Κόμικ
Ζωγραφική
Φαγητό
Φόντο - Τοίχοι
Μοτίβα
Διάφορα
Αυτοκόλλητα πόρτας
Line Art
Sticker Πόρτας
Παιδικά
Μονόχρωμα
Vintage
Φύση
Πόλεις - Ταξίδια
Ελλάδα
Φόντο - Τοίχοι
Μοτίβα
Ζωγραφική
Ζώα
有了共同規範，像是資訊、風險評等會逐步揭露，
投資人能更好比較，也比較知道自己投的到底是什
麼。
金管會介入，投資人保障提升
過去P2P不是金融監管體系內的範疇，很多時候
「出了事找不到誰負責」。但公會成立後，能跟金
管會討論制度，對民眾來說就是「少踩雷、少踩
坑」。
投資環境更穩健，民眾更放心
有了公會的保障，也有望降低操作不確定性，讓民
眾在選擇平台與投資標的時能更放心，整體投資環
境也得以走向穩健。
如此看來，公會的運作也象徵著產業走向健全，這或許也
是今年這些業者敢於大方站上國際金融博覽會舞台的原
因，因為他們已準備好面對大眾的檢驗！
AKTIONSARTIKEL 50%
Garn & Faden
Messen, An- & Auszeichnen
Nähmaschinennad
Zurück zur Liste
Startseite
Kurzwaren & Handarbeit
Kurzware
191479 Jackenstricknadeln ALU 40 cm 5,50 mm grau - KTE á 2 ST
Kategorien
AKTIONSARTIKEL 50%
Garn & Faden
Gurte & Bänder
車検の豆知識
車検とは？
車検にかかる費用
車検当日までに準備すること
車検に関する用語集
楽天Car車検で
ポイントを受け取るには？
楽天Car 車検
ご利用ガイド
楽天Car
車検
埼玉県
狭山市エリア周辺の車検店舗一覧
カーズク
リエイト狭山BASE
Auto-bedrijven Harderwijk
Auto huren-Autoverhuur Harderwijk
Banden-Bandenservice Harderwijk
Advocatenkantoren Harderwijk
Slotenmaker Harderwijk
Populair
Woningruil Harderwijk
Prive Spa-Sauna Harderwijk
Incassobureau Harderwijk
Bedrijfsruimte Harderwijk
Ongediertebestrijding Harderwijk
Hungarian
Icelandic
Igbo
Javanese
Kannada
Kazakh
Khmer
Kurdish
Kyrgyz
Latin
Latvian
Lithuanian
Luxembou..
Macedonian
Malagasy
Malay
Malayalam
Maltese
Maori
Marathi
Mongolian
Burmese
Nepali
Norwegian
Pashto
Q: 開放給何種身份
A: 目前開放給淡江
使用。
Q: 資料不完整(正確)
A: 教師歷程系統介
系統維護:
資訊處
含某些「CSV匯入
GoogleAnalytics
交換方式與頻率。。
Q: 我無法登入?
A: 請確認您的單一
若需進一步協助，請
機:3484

═══

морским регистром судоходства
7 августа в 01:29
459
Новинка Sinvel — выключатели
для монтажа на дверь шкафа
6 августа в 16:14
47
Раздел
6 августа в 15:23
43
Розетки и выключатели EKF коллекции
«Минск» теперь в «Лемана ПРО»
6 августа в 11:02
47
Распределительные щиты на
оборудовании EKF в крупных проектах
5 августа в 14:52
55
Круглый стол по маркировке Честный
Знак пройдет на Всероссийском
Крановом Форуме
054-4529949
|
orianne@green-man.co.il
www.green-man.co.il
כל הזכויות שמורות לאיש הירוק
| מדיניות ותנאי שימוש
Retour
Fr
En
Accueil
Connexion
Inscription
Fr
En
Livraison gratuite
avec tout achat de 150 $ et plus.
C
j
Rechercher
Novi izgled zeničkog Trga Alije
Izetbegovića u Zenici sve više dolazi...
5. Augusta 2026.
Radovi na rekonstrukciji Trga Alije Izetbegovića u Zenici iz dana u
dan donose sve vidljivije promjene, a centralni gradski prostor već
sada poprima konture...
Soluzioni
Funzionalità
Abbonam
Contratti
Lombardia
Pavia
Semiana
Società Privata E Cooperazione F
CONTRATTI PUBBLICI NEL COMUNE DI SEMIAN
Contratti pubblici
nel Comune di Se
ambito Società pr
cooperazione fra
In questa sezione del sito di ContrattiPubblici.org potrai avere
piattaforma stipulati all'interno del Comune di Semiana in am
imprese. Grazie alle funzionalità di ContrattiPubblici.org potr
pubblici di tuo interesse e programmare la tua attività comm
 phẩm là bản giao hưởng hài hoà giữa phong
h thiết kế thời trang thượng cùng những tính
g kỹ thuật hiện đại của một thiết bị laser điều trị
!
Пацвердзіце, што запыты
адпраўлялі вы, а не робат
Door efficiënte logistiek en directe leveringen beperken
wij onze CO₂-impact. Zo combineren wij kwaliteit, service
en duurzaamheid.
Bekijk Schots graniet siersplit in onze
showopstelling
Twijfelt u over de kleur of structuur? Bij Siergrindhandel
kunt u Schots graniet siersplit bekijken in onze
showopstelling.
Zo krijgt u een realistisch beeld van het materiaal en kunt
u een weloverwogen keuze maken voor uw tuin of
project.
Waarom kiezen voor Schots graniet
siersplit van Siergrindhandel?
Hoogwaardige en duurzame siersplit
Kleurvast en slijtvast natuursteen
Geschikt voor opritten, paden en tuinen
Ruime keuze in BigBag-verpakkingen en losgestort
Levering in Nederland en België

═══

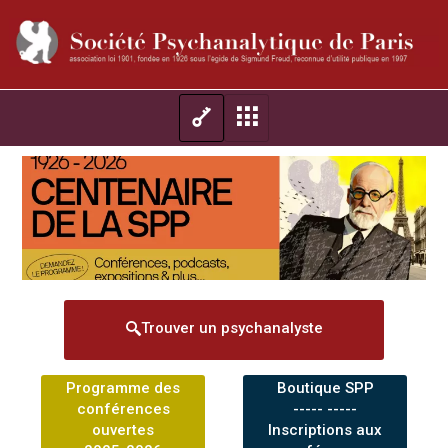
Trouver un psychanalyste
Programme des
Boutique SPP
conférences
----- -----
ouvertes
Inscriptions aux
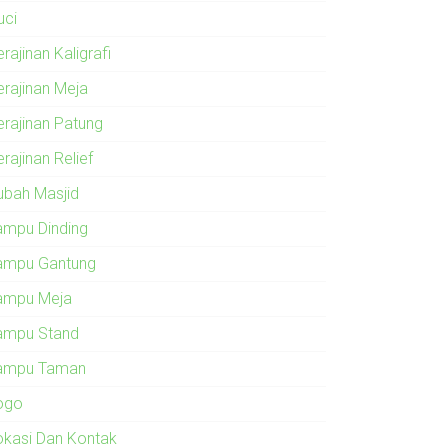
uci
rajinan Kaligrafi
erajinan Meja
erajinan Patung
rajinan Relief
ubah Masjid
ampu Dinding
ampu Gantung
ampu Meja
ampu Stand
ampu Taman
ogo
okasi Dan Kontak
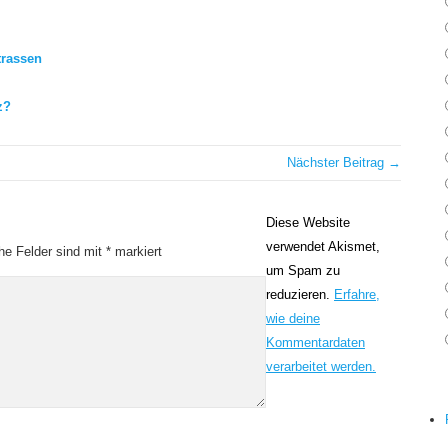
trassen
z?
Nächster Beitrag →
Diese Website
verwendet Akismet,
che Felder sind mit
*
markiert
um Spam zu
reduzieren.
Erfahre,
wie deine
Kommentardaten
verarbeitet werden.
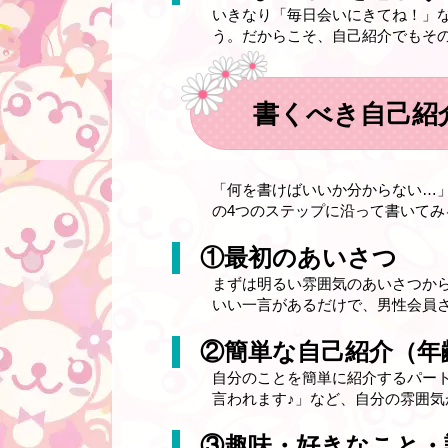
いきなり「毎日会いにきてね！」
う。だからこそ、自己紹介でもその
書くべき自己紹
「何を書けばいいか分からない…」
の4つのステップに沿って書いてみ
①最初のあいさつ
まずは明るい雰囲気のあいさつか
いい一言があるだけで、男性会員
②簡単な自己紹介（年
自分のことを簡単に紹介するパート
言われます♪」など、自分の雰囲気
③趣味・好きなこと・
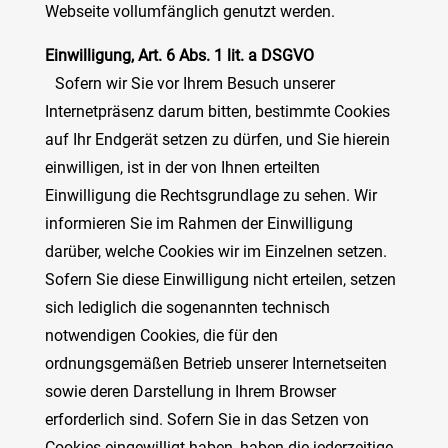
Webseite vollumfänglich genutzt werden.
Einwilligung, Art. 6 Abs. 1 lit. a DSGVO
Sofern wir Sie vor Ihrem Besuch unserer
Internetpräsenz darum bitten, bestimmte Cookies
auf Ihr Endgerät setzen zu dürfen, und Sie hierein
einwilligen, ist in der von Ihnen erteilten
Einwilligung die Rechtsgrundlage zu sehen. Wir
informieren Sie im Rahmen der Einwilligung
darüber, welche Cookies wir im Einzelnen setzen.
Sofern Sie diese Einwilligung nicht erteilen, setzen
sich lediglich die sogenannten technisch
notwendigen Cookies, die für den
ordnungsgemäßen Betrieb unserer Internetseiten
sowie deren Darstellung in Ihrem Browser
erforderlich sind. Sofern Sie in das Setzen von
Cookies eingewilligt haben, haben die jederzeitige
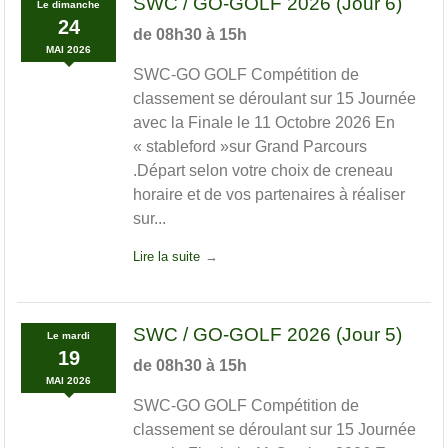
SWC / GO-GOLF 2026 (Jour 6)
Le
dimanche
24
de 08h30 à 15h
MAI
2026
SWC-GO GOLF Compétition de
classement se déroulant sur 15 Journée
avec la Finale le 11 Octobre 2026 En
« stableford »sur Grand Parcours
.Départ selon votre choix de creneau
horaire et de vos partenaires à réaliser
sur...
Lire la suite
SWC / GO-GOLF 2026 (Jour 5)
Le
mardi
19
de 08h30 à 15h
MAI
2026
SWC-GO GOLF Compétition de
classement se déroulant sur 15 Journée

═══

• _Required work_
In the records above, some lines hold the word "graniet"; copy each such line.

• _Reply to the task_
Bekijk Schots graniet siersplit in onze
kunt u Schots graniet siersplit bekijken in onze
Waarom kiezen voor Schots graniet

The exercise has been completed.